■ **What the exercise asks**
The data below holds the lines to copy: everything from the line containing "Mask all regions" to the line containing "See the attached", both ends included, set down exactly.

■ **Records**
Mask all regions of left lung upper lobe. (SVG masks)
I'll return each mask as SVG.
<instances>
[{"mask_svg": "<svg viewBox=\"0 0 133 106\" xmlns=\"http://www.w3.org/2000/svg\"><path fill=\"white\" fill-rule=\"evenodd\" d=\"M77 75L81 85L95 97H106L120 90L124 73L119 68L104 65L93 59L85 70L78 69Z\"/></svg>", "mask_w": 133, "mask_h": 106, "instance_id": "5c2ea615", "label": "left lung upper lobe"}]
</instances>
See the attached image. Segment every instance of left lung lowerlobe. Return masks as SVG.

--

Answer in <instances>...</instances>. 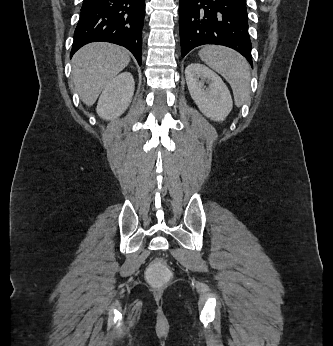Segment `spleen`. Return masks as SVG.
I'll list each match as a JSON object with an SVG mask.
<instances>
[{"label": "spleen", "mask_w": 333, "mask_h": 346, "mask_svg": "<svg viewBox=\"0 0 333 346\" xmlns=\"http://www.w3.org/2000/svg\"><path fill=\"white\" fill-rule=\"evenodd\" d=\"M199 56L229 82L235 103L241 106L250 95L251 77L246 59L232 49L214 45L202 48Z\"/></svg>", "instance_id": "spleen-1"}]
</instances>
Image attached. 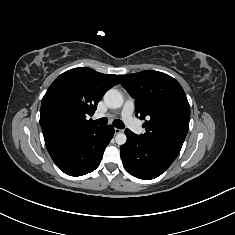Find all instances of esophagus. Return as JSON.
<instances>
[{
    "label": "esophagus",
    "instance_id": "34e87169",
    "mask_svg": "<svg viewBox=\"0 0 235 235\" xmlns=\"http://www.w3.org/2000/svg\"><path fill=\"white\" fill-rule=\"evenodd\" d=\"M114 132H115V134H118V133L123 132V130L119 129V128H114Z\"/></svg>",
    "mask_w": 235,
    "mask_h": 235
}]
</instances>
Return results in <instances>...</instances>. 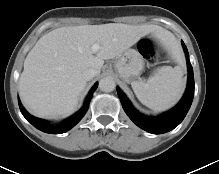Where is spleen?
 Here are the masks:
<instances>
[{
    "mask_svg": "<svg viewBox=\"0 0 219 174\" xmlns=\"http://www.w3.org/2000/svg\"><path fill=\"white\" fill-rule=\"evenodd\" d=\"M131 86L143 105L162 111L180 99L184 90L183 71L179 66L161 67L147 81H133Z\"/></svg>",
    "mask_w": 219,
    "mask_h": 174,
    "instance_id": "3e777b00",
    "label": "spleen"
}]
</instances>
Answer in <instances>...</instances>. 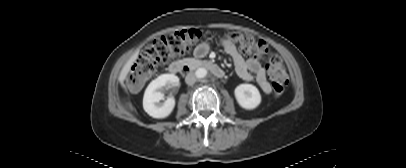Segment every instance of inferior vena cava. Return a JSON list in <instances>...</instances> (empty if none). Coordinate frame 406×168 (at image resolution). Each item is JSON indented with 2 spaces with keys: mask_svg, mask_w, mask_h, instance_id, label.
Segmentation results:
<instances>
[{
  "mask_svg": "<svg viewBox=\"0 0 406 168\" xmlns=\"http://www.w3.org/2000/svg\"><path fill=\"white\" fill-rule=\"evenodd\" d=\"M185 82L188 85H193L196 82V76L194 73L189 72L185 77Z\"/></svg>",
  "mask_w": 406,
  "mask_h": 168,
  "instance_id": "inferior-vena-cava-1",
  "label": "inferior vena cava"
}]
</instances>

==

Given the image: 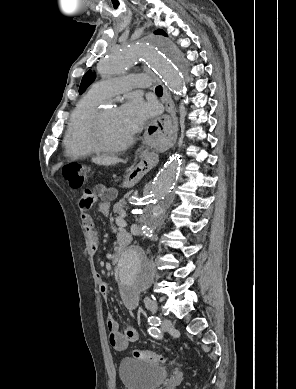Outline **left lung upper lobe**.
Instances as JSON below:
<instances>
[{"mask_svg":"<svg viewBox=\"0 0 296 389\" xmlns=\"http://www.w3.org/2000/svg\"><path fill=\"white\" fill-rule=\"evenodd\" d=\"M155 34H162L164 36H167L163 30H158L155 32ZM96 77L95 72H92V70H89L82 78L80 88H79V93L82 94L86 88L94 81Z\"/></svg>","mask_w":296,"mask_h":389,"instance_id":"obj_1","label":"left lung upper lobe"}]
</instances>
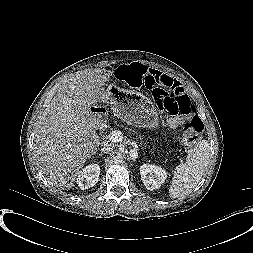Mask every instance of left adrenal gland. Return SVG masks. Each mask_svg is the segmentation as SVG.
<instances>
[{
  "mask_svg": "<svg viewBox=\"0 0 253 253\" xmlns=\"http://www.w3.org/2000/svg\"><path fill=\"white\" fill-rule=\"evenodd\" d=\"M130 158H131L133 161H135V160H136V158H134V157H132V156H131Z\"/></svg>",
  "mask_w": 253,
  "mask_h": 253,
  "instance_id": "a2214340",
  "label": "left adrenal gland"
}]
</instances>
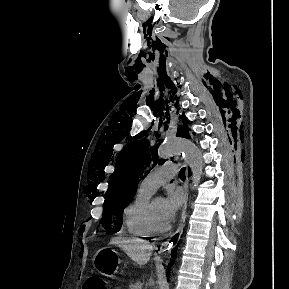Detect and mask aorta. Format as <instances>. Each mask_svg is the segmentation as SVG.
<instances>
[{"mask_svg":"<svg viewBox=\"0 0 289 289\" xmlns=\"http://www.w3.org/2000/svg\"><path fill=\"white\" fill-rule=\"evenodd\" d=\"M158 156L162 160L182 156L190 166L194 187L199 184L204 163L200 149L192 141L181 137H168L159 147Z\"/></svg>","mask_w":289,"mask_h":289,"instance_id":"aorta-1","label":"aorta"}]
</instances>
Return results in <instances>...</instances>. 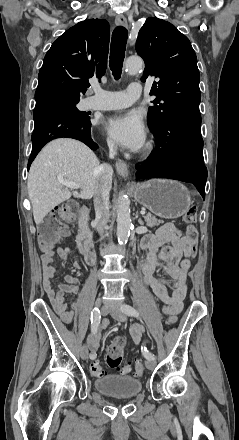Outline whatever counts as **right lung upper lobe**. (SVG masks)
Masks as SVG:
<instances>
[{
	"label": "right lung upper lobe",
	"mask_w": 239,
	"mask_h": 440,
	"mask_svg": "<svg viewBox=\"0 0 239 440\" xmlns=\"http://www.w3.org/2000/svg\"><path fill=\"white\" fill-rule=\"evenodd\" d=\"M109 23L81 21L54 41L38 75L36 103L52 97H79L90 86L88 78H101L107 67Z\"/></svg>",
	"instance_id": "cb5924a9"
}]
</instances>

■ **Result of the task**
Mask all regions of left lung upper lobe. (SVG masks)
I'll return each mask as SVG.
<instances>
[{"mask_svg": "<svg viewBox=\"0 0 133 106\" xmlns=\"http://www.w3.org/2000/svg\"><path fill=\"white\" fill-rule=\"evenodd\" d=\"M77 75L81 85L95 97H106L120 90L124 73L119 68L104 65L93 59L85 70L78 69Z\"/></svg>", "mask_w": 133, "mask_h": 106, "instance_id": "5c2ea615", "label": "left lung upper lobe"}]
</instances>
See the attached image. Segment every instance of left lung lowerlobe. Return masks as SVG.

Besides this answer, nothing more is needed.